I did not pause to argue over this atrocious sentiment.

“I shall be back in an hour or two,” I remarked.

“All right! Good luck! But, I say, if you are crossing the river you may as well return Toby, for I don’t think it is at all likely that we shall have any use for him now.”

I took our mongrel accordingly and left him, together with a half-sovereign, at the old naturalist’s in Pinchin Lane. At Camberwell I found Miss Morstan a little weary weary after her night’s adventures but very eager to hear the news. Mrs. Forrester, too, was full of curiosity. I told them all that we had done, suppressing, however, the more dreadful parts of the tragedy. Thus although I spoke of Mr. Sholto’s death, I said nothing of the exact manner and method of it. With all my omissions, however, there was enough to startle and amaze them.

“It is a romance!” cried Mrs. Forrester. “An injured lady, half a million in treasure, a black cannibal, and a wooden-legged ruffian. They take the place of the conventional dragon or wicked earl.”

“And two knight-errants to the rescue,” added Miss Morstan with a bright glance at me.

“Why, Mary, your fortune depends upon the issue of this search. I don’t think that you are nearly excited enough. Just imagine what it must be to be so rich and to have the world at your feet!”

It sent a little thrill of joy to my heart to notice that she showed no sign of elation at the prospect. On the contrary, she gave a toss of her proud head, as though the matter were one in which she took small interest.

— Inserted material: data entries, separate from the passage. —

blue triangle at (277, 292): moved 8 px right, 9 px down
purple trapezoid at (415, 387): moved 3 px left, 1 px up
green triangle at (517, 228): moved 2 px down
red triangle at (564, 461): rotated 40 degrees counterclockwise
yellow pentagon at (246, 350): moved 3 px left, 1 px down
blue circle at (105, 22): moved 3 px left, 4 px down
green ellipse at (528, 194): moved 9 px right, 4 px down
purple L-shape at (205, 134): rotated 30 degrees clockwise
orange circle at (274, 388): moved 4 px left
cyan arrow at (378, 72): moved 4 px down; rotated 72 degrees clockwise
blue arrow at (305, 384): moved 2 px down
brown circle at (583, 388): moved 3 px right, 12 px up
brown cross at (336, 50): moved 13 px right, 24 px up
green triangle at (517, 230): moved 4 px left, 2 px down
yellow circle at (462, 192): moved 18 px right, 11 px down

“It is for Mr. Thaddeus Sholto that I am anxious,” she said. “Nothing else is of any consequence; but I think that he has behaved most kindly and honourably throughout. It is our duty to clear him of this dreadful and unfounded charge.”

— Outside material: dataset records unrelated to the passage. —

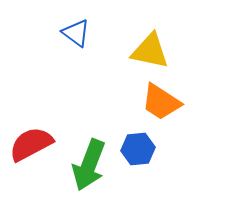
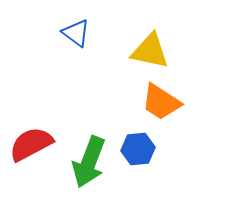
green arrow: moved 3 px up
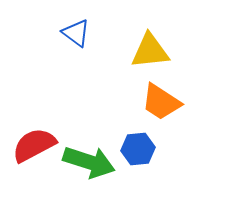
yellow triangle: rotated 18 degrees counterclockwise
red semicircle: moved 3 px right, 1 px down
green arrow: rotated 93 degrees counterclockwise
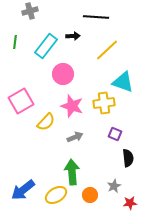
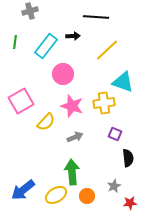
orange circle: moved 3 px left, 1 px down
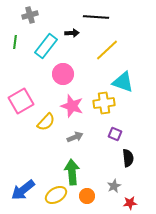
gray cross: moved 4 px down
black arrow: moved 1 px left, 3 px up
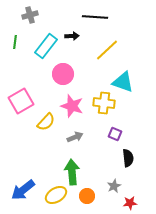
black line: moved 1 px left
black arrow: moved 3 px down
yellow cross: rotated 15 degrees clockwise
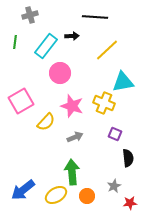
pink circle: moved 3 px left, 1 px up
cyan triangle: rotated 30 degrees counterclockwise
yellow cross: rotated 15 degrees clockwise
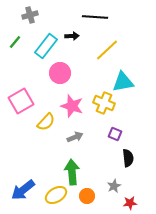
green line: rotated 32 degrees clockwise
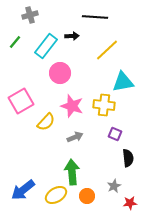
yellow cross: moved 2 px down; rotated 15 degrees counterclockwise
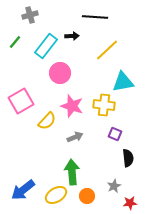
yellow semicircle: moved 1 px right, 1 px up
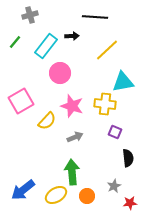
yellow cross: moved 1 px right, 1 px up
purple square: moved 2 px up
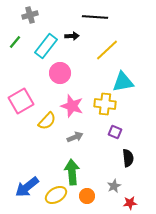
blue arrow: moved 4 px right, 3 px up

It was evening before I left Camberwell, and quite dark by the time I reached home. My companion’s book and pipe lay by his chair, but he had disappeared. I looked about in the hope of seeing a note, but there was none.

“I suppose that Mr. Sherlock Holmes has gone out,” I said to Mrs. Hudson as she came up to lower the blinds.

“No, sir. He has gone to his room, sir. Do you know, sir,” sinking her voice into an impressive whisper, “I am afraid for his health.”

“Why so, Mrs. Hudson?”

“Well, he’s that strange, sir. After you was gone he walked and he walked, up and down, and up and down, until I was weary of the sound of his footstep. Then I heard him talking to himself and muttering, and every time the bell rang out he came on the stairhead, with ‘What is that, Mrs. Hudson?’ And now he has slammed off to his room, but I can hear him walking away the same as ever. I hope he’s not going to be ill, sir. I ventured to say something to him about cooling medicine, but he turned on me, sir, with such a look that I don’t know how ever I got out of the room.”